◆ Problem to solve ◆
What is needed is every line of the material that contains "اعلانات".

◆ Records supplied ◆
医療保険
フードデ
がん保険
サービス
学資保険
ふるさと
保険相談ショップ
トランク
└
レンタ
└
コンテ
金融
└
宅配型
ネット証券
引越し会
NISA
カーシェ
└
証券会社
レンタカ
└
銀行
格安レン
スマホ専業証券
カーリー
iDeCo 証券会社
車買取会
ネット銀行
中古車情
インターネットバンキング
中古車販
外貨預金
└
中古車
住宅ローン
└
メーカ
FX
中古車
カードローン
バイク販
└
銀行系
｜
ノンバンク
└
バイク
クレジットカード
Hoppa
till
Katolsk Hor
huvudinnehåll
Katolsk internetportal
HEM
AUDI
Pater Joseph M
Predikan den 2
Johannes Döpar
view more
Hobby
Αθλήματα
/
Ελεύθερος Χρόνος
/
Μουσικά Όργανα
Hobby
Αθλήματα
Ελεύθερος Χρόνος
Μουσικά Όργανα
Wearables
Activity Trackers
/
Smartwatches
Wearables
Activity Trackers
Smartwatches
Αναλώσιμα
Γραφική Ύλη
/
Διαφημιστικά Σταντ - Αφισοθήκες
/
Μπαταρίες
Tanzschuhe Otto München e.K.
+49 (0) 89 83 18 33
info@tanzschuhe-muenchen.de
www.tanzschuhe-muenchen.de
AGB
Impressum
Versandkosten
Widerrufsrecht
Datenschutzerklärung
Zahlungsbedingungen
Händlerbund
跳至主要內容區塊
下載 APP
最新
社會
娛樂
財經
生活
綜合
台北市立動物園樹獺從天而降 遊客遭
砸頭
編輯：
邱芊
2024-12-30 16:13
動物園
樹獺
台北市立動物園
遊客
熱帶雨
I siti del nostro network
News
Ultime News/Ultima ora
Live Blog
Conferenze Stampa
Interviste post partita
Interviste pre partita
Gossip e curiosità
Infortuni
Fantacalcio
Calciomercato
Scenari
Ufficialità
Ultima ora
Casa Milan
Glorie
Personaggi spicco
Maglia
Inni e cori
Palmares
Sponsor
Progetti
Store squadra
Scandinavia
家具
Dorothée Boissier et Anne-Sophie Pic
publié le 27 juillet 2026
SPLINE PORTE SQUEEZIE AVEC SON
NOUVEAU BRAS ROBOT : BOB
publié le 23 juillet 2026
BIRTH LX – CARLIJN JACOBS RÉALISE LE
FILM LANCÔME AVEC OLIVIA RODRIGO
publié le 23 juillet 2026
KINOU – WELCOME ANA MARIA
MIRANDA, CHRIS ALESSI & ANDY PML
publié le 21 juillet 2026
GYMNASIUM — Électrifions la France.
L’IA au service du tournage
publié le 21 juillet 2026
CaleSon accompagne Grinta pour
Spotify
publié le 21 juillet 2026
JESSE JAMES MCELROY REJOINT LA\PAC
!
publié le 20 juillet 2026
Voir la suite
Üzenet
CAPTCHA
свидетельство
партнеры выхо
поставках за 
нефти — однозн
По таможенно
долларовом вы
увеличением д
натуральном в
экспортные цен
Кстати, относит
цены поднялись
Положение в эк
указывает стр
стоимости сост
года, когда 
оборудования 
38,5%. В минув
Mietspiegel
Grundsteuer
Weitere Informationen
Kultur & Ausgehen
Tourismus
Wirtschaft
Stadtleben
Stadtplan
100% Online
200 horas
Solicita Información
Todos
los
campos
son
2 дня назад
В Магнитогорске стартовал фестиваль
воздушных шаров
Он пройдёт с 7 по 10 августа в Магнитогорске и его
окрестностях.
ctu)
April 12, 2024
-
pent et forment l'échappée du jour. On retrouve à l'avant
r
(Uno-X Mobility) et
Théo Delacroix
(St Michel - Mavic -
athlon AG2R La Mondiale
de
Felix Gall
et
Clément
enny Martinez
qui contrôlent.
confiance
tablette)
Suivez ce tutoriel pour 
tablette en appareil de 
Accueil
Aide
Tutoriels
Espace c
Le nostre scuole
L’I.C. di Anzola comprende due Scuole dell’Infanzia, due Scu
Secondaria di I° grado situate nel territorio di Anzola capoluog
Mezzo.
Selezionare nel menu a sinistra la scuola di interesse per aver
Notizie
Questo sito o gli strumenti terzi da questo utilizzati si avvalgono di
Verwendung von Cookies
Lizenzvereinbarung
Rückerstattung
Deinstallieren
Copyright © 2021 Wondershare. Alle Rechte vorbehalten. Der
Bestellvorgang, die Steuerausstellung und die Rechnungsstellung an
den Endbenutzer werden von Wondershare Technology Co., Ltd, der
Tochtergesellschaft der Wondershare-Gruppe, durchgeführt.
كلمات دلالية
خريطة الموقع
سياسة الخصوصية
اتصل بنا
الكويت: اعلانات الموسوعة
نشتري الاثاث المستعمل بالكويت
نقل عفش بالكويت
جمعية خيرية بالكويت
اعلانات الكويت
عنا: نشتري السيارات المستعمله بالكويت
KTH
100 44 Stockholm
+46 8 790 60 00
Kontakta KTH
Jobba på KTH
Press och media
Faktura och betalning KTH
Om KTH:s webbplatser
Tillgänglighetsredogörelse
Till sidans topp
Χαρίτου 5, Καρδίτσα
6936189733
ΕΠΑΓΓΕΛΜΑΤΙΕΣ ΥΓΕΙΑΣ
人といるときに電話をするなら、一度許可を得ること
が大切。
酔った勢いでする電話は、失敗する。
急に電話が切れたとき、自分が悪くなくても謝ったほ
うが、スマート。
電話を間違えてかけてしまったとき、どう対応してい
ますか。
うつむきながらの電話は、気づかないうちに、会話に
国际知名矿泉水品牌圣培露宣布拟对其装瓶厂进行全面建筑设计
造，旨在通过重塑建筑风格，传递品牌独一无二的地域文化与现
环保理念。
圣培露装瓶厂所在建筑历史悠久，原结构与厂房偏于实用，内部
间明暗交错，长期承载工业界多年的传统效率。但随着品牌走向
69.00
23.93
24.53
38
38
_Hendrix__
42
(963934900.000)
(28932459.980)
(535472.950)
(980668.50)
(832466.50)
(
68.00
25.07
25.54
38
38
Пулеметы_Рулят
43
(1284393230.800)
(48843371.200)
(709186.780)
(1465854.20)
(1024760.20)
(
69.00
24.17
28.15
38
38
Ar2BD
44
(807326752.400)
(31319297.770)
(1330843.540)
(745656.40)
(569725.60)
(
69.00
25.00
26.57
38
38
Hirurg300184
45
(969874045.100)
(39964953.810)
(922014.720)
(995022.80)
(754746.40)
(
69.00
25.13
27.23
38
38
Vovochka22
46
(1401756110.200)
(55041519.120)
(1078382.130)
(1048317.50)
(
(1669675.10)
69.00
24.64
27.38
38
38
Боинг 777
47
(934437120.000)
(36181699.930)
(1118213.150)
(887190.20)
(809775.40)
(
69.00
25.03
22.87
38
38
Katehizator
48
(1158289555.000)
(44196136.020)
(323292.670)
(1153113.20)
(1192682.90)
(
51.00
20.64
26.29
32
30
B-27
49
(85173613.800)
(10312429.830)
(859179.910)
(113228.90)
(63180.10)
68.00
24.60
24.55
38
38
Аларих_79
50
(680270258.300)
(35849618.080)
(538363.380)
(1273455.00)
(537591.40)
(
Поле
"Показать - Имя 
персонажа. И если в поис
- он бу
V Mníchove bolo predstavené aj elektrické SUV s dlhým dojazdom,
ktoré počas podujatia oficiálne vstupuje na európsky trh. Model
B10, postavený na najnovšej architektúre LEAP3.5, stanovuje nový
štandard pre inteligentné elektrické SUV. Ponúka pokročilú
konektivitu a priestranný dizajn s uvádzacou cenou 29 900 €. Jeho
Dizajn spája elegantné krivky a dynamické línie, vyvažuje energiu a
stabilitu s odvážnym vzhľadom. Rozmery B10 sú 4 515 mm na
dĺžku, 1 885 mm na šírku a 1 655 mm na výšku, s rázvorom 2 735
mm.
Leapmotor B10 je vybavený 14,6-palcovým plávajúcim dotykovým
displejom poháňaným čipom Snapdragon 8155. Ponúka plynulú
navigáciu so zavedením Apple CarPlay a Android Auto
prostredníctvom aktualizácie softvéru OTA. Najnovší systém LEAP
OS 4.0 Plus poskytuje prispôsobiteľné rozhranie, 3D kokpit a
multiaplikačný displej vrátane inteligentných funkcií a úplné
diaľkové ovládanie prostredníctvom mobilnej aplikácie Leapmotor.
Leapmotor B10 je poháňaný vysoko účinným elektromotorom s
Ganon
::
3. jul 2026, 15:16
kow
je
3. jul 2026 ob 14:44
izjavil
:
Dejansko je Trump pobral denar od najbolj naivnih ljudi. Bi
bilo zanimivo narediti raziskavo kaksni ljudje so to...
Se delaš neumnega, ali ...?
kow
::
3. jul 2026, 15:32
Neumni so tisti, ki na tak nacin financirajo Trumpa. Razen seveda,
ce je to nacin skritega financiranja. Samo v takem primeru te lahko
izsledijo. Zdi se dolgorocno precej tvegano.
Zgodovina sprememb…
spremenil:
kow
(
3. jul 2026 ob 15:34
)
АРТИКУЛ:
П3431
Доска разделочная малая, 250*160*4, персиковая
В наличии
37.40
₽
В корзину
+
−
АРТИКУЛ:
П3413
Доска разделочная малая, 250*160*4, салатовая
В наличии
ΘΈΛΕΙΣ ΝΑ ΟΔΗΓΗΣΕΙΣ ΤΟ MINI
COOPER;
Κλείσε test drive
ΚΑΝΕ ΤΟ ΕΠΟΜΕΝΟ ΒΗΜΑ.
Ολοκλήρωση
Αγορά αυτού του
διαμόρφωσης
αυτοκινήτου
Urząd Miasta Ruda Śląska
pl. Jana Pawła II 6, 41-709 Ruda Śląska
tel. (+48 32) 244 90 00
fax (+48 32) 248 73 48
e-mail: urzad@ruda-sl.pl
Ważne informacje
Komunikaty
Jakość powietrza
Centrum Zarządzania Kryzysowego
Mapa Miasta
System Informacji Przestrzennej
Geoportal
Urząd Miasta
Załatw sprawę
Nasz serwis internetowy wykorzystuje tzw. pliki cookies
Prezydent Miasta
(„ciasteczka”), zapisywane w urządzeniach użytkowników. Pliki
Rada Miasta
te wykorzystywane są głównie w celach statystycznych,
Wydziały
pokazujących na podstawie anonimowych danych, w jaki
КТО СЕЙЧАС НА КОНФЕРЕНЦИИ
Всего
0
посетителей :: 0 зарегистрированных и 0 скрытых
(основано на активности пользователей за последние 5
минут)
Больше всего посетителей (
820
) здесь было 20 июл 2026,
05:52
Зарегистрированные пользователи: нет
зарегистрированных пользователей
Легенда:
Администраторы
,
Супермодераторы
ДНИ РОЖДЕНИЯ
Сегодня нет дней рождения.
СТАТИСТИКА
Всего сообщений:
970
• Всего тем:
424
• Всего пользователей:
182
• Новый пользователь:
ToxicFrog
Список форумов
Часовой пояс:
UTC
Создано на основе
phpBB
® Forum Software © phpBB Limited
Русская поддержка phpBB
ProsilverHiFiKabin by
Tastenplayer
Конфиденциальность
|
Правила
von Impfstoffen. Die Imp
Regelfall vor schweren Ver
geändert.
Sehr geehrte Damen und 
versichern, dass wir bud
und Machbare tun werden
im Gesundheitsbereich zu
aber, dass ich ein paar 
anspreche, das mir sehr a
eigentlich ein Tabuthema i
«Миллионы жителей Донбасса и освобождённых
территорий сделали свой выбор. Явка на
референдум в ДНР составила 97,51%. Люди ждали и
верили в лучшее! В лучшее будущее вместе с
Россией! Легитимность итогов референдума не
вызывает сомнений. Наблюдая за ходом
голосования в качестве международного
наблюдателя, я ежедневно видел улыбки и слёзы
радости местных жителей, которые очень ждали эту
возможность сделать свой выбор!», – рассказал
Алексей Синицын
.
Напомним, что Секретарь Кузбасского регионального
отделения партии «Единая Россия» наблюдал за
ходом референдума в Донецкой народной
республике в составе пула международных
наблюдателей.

◆ Problem solution ◆
الكويت: اعلانات الموسوعة
اعلانات الكويت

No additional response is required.